Furthermore, there is plenty of evidence that inflationary pressures are rising; food prices are increasing; world commodity prices are at all-time highs, while gas prices are scheduled to go up by 15 percent in January. Rather than cutting interest rates, the Bank of England should have increased them.

So why did the Bank of England feel it necessary to throw caution to the wind and cut rates today? Their own press statement hints at two explanations; bailing out housing speculators, and protecting the Banks.

After years of double-digit price growth, the housing market suddenly felt the cold winds of reality. Prices are now falling and the Bank of England fear that the collapsing housing market might take consumption and ultimately growth down with it.

However, the Bank of England were quite happily to facilitate the housing bubble with low interest rates throughout most of this decade. When confronted, Bank of England staff would say "it is not the responsibility of the central bank to target asset prices." When mortgage equity withdrawal accelerated and drove consumption upwards, the Bank of England were willing conspirators.

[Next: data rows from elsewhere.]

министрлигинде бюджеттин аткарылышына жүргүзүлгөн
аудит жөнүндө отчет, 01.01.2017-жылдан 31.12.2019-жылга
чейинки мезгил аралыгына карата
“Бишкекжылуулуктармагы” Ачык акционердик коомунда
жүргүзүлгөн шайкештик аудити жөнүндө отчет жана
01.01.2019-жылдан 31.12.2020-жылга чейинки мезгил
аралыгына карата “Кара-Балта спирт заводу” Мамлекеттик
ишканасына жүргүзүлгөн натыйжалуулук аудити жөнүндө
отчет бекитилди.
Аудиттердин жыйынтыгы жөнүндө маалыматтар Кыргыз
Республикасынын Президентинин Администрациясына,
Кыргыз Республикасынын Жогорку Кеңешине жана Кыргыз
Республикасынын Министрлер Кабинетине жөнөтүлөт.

The consequence of this neglect was ten years of economic growth built upon rising household debt.

It was the commercial banks that betrayed this unsustainable formula that kept the UK economy growing. In the last six months the banks have begun to understand the magnitude of the debt problem in the UK. They have become increasingly reluctant to bankroll economic growth.

Understandably, the smarter banks have begun to tighten up on lending restrictions. They have also started to look at each other with more suspicious eyes. Everyone knows that UK banks are loaded with bad debts. As Northern Rock so vividly illustrated, widespread bank failure is a distinct possibility. That is why interbank interest rates have gone on a walkabout in recent months.

The Bank of England feels that an interest-rate cut will resolve all problems. Lower interest rates will encourage commercial banks to start lending to each other, and once that happens, the sector as a whole can start lending to households. Once the credit begins flowing again, house prices will begin to grow again, people will head back to the shops, and save the UK economy from recession.

What would happen if this this interest rate reduction manages to avoid a recession in the first quarter of next year? Let us suppose for a moment that house prices begin to grow again and people reengage with their credit cards and clean out the shops over Christmas. Personal indebtedness will rise, and with it, the prospect of even greater banking sector problems further down the road. The much-needed correction will be delayed, but not avoided. It will come, and the longer it takes to arrive, the more painful and protracted it will be.

Some people in the financial sector have already figured this out. The banks may try to jump off this train wreck. Credit availability may not improve despite the interest-rate cut. The economy may well slow despite the Bank of England's attempts to revive consumption. It may be tempted into cutting interest rates further. If it does, it will weaken sterling. Import prices will rise, and instead of higher consumption, the Bank of England will get raging inflation.